Piczo – A Better Choice for Kids?

Piczo is a social networking site, geared toward young teenagers, that actually does something about online safety- unlike MySpace and others.

Piczo is a closed system- there’s no way to browse pages or to search. There are numerous ways for parents and others to report inappropriate behavior. And best of all- Piczo has full time staff reviewing all complaints and claims to take swift action to protect its members.

This sounds like the sort of site I was describing last night when I was calling MySpace out for yet another round of smoke and mirrors in the name of user safety.

I haven’t tried Piczo, and much of what I report here comes from the C|Net story, the TechCrunch story, the Piczo safety page and the Piczo parents’ page.

I really wish Piczo would require parental approval before allowing kids to register, but other than that one material omission, it seems to have a good approach to online safety.

The question then becomes a choice between a “safer” network and no network at all.

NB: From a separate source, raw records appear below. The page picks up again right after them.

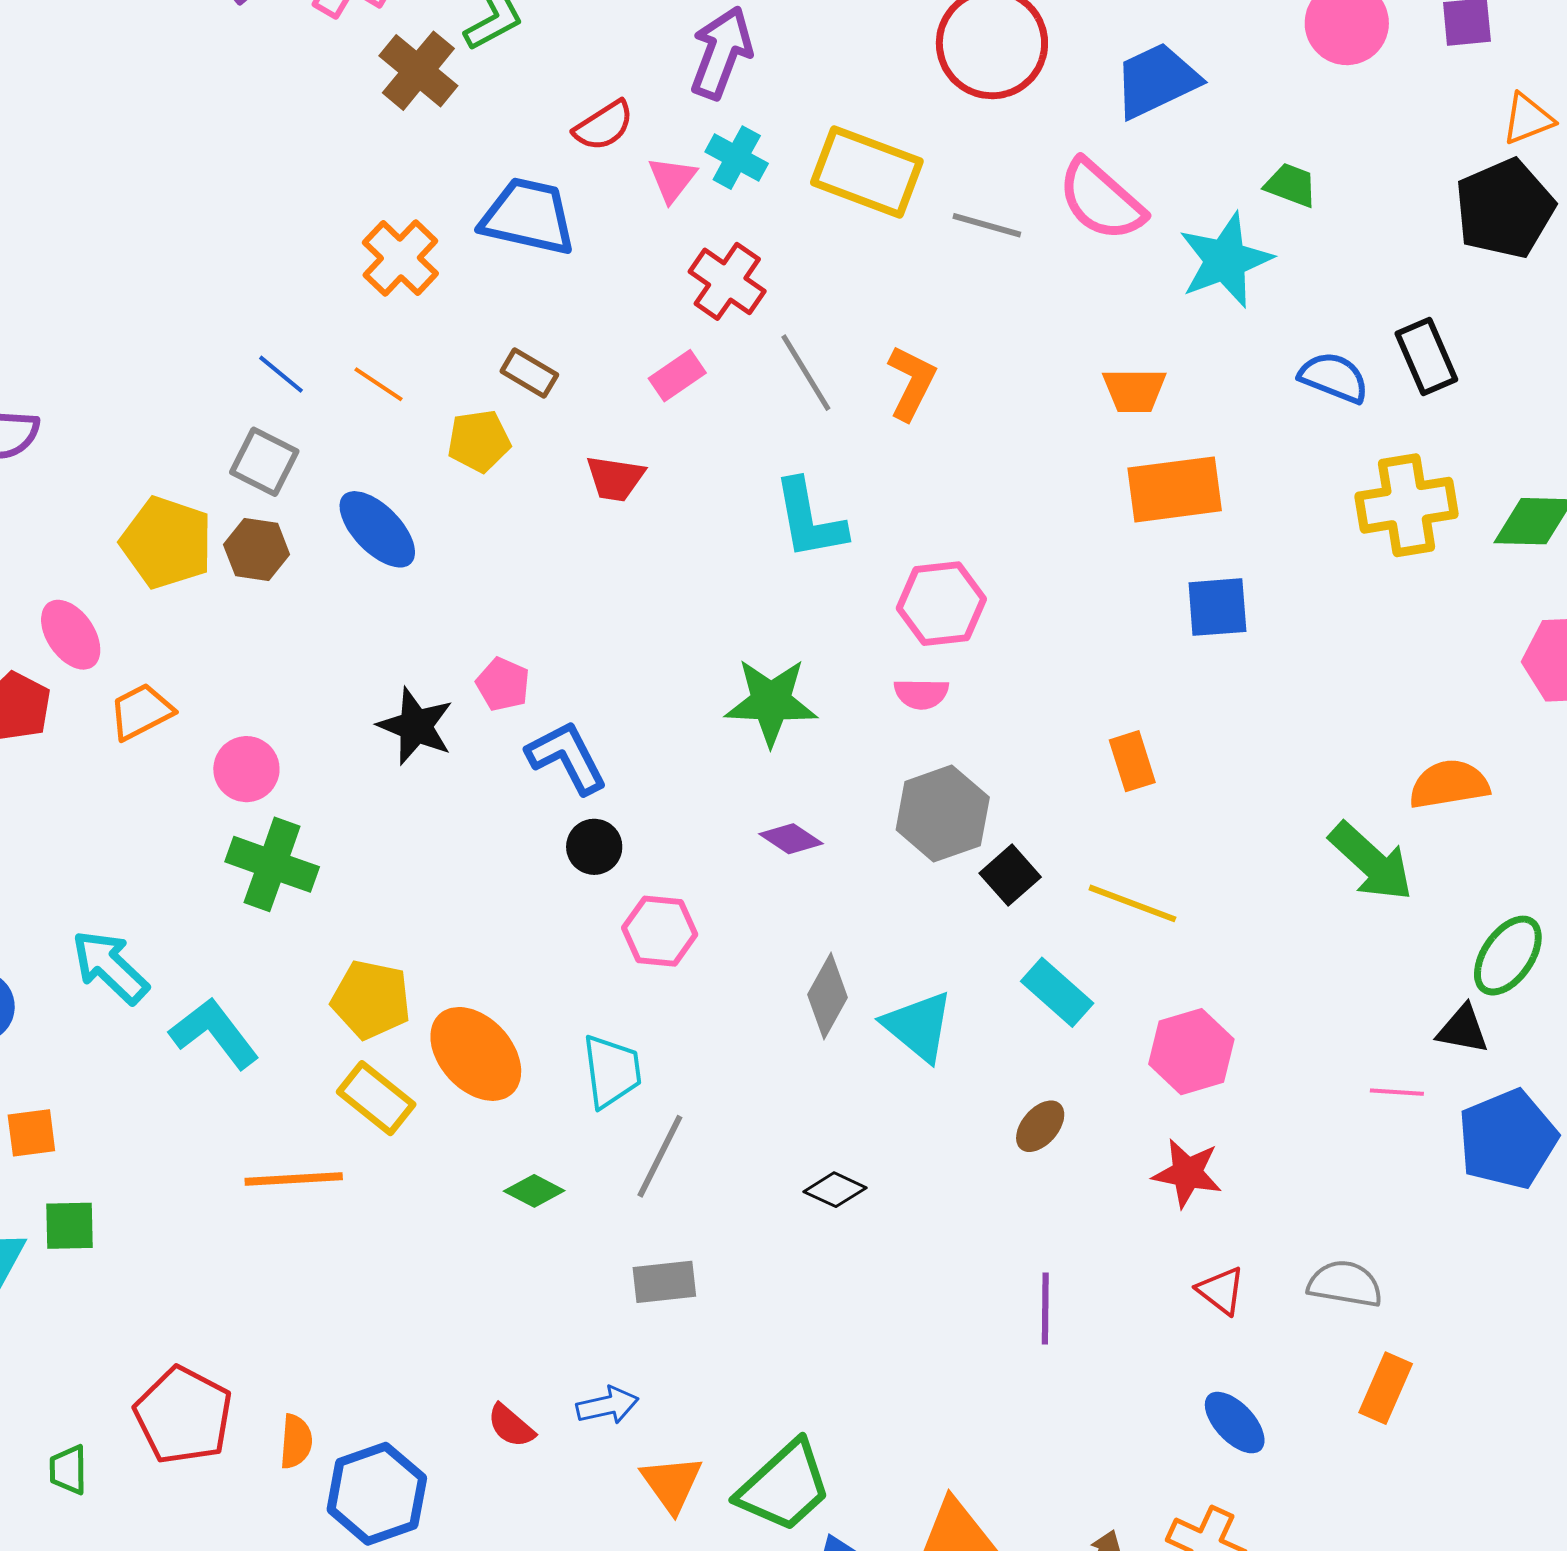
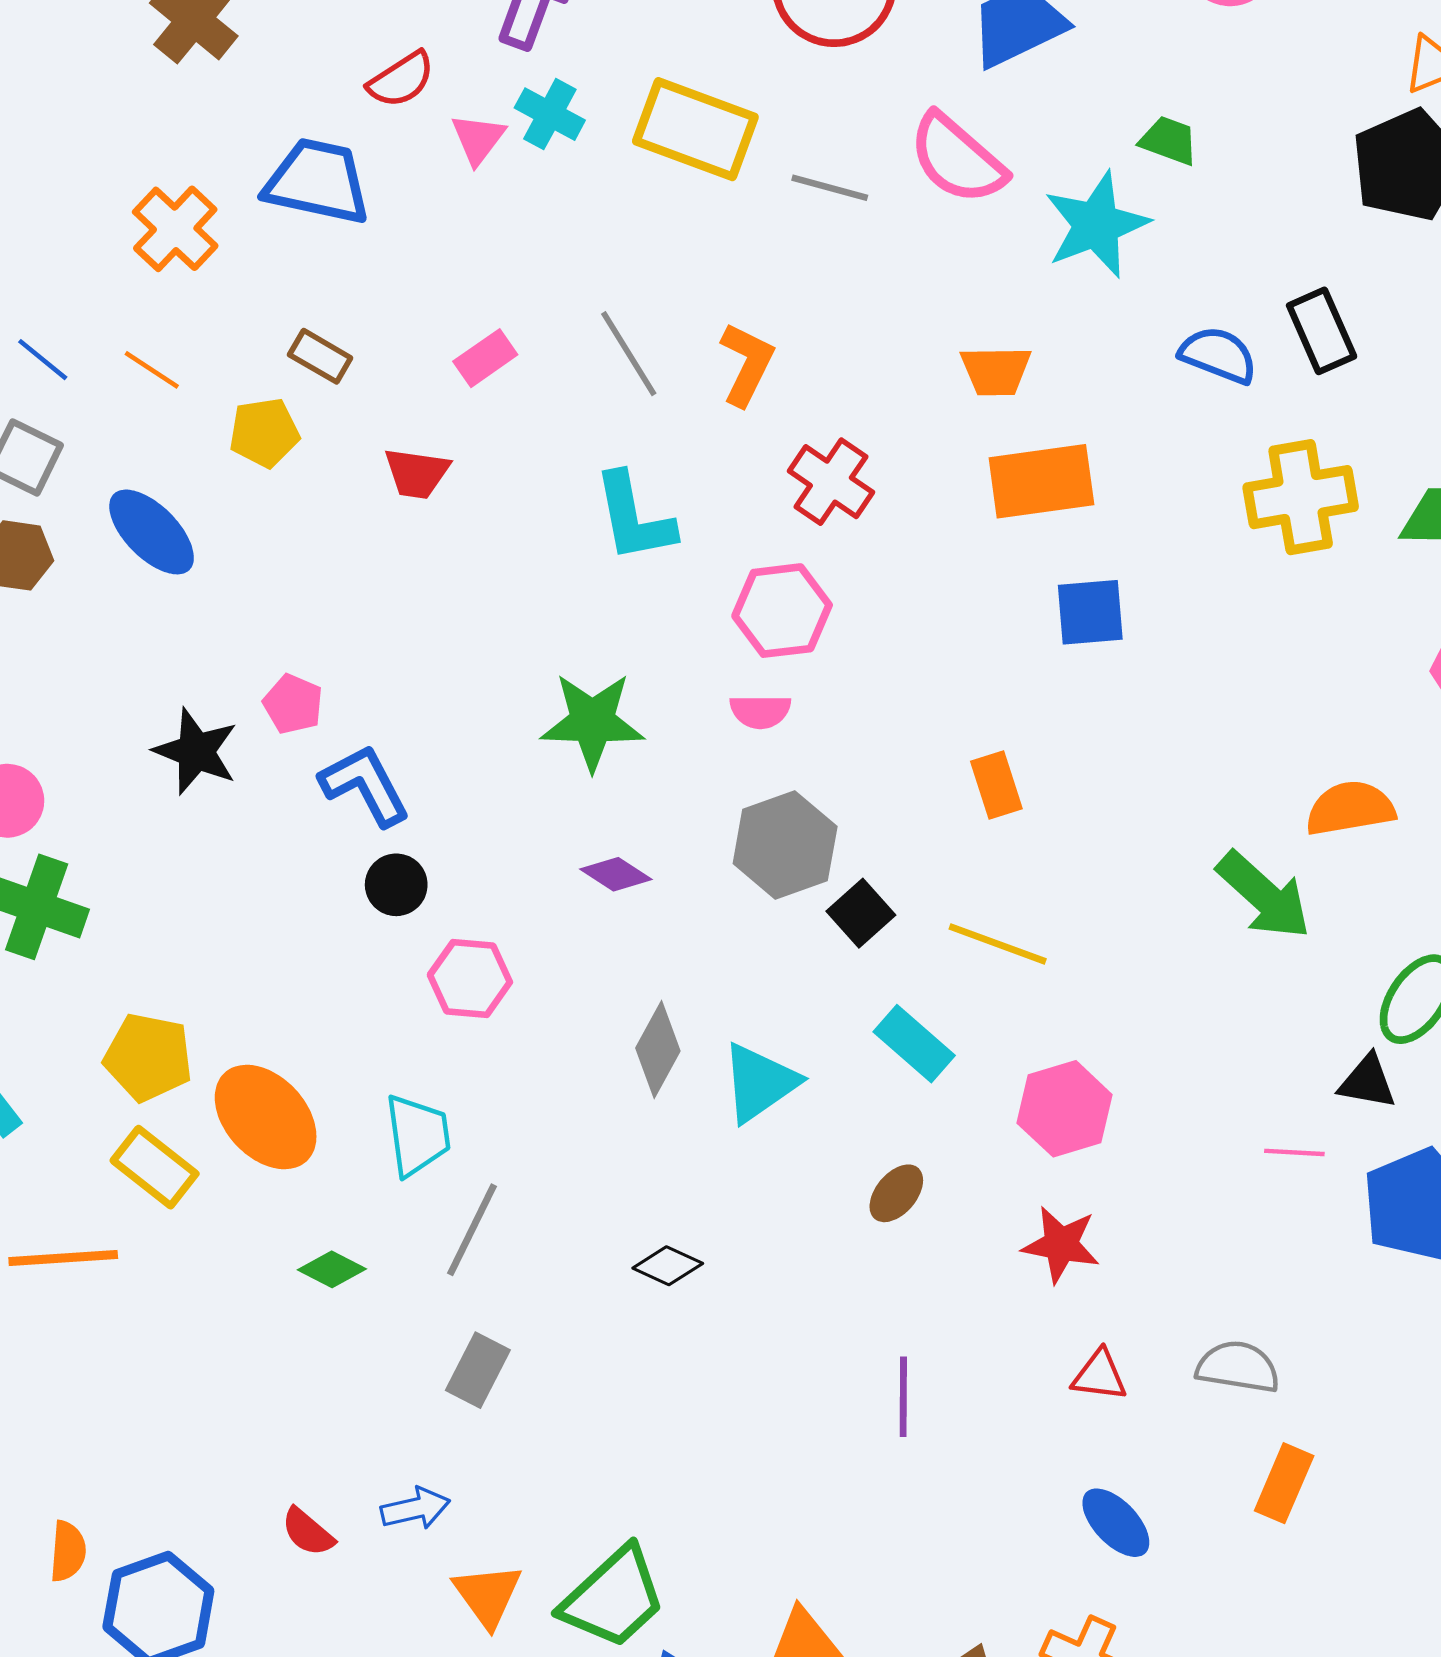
red cross: (727, 281) -> (831, 482), moved
cyan triangle: (918, 1026) -> (760, 1083), turned 46
gray rectangle: (664, 1282) -> (478, 1370), turned -56
red triangle: (1221, 1291) -> (1100, 1375), turned -30

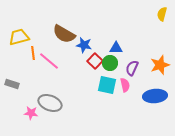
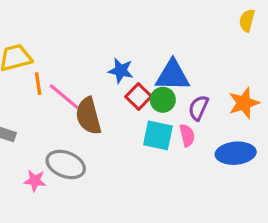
brown semicircle: (64, 34) -> (88, 116), moved, turned 45
blue triangle: (116, 48) -> (173, 75), size x1.6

I suspect that when my kids get to the networking age, I will first try to write a secure site for them and their friends to use to connect online. If that’s too nerdy or Daddy-infested for my kids, we’ll have to talk about it. I’m not naive enough to think I can keep my kids from the internet, but I’m certain I can and will exert influence over where they go and what they do there.

My buddy Tom Morris pokes some logical holes in my dark alley theory and compares MySpace to a large city, like New York, Boston or London. He says that problems like the ones at MySpace and elsewhere can’t be solved by technological means. And he says that, since MySpace has more rules than the web at large, it’s at least incrementally safer than the world wild web.

Most of what he says makes sense. I guess the difference that I keep clinging to is that my kids can’t go to New York, Boston or London without me, but they are permitted to (and will almost certainly demand to) go to MySpace, etc. all by themselves.

Sure, I can forbid them from doing it at my house, but what about at a friend’s house? I have to be watchful and involved, but I want sites like MySpace to make it easier for me to control where my kids go and what they do online- not harder.

Piczo seems to be to be a step in that direction.